There exists a voluptuousness that is not sensuality, a passion for power that is not self-assertion, and a selfishness that is more generous than any altruism. These are distinctions which Nietzsche himself is careful to insist upon, and only willful misunderstanding ignores it. It is precisely of the great man who fails that he says:


“Once they thought of becoming heroes; but sensualists are they now.” “Art thou the victorious one (jina),” he says, “the self-conqueror, the ruler of thy passions, the master of thy virtues ? Thus do I ask thee. Or does the animal speak in thy wish, and necessity ? or isolation ? or discord in thee ?” “What I warn people against . . . confounding debauchery, and the principle ‘laisser aller’ (i. e. ‘never mind’) with the Will to Power — the latter is the exact reverse of the former.” “And verily, it is no commandment for today and tomorrow to learn to love oneself. Rather is it of all arts the finest, subtlest, last and patientest.” “True and ideal selfishness consists in always watching over and restraining the soul, so that our productiveness may come to a beautiful termination.”

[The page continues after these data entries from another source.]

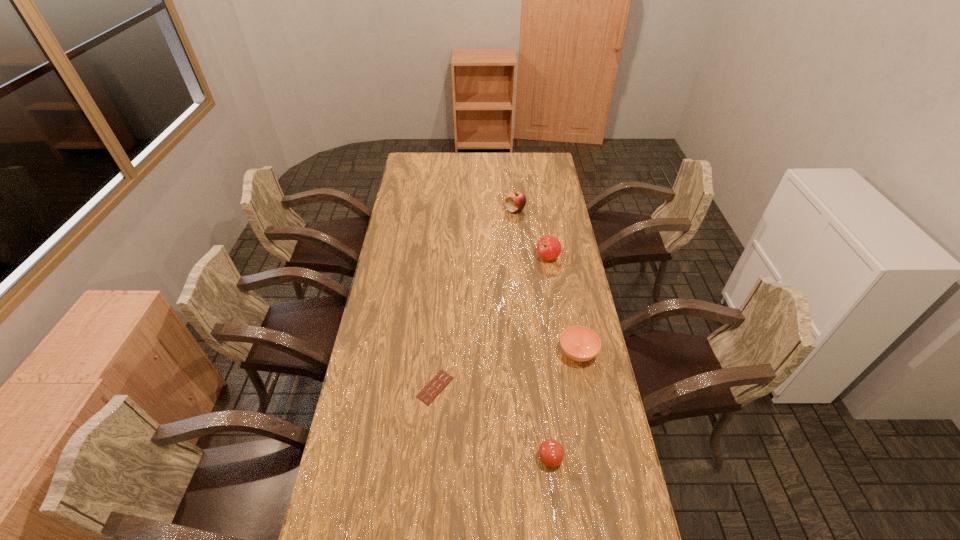 This screenshot has height=540, width=960. What are the coordinates of `empty space between the nearest object and the chocolate bar` in the screenshot? It's located at (492, 423).

Identify the location of free space between the leftmost object and the soup bowl. (506, 370).

The width and height of the screenshot is (960, 540). What are the coordinates of `vacant area between the soup bowl and the second farthest object` in the screenshot? It's located at (563, 305).

Locate an element on the screen. The image size is (960, 540). vacant area between the second nearest apple and the soup bowl is located at coordinates (563, 305).

I want to click on free space between the leftmost object and the soup bowl, so click(506, 370).

At what (x,y) coordinates should I click in order to perform the action: click on empty location between the farthest apple and the shortest object. Please return your answer as a coordinate pair (x, y). The height and width of the screenshot is (540, 960). Looking at the image, I should click on tap(475, 299).

In order to click on object that stands as the closest to the farthest object in this screenshot , I will do `click(548, 247)`.

At what (x,y) coordinates should I click in order to perform the action: click on the third closest object to the farthest apple. Please return your answer as a coordinate pair (x, y). Looking at the image, I should click on (442, 379).

Image resolution: width=960 pixels, height=540 pixels. I want to click on apple identified as the closest to the third shortest object, so click(x=548, y=247).

Image resolution: width=960 pixels, height=540 pixels. I want to click on apple that stands as the closest to the second nearest apple, so (x=515, y=201). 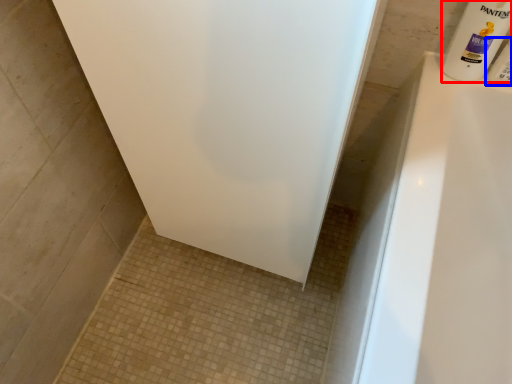 Question: Which object is closer to the camera taking this photo, cleaning product (highlighted by a red box) or toiletry (highlighted by a blue box)?

Choices:
 (A) cleaning product
 (B) toiletry

Answer: (A) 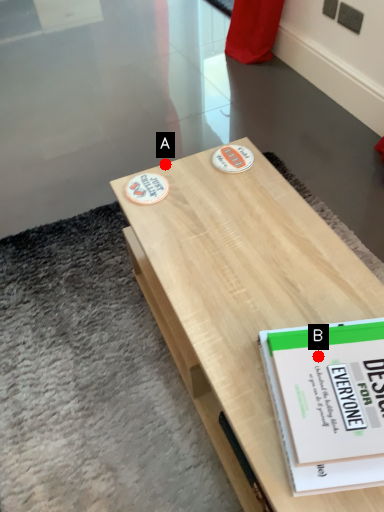 Question: Two points are circled on the image, labeled by A and B beside each circle. Which point is farther to the camera?

Choices:
 (A) A is further
 (B) B is further

Answer: (A) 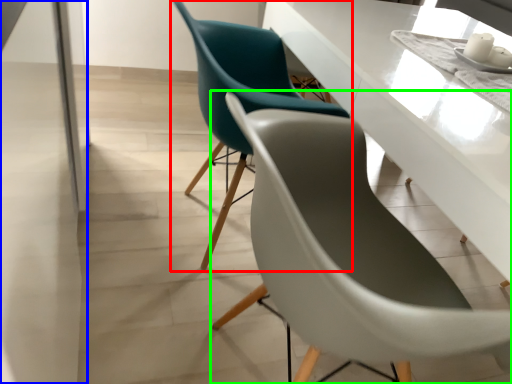 Question: Which object is the closest to the chair (highlighted by a red box)? Choose among these: glass door (highlighted by a blue box) or chair (highlighted by a green box).

Choices:
 (A) glass door
 (B) chair

Answer: (B)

So far, then, from a doctrine of self-indulgence, it is a form of asceticism or ardor (tapas) which Nietzsche would have us impose on ourselves, if we are strong enough. This was precisely the view of Manu when he established a severe rule of life for the Brahman, and one far easier for the Shudra. And understanding this, Nietzsche has praised the institution of caste, for he thought it right that life should grow colder towards the summit. As the Markandeya Purana pronounces, a Brahman should do nothing for the sake of enjoyment.

Those who have comprehended the decline and fall of Western civilization will recognize in Nietzsche the reawakening of the conscience of Europe."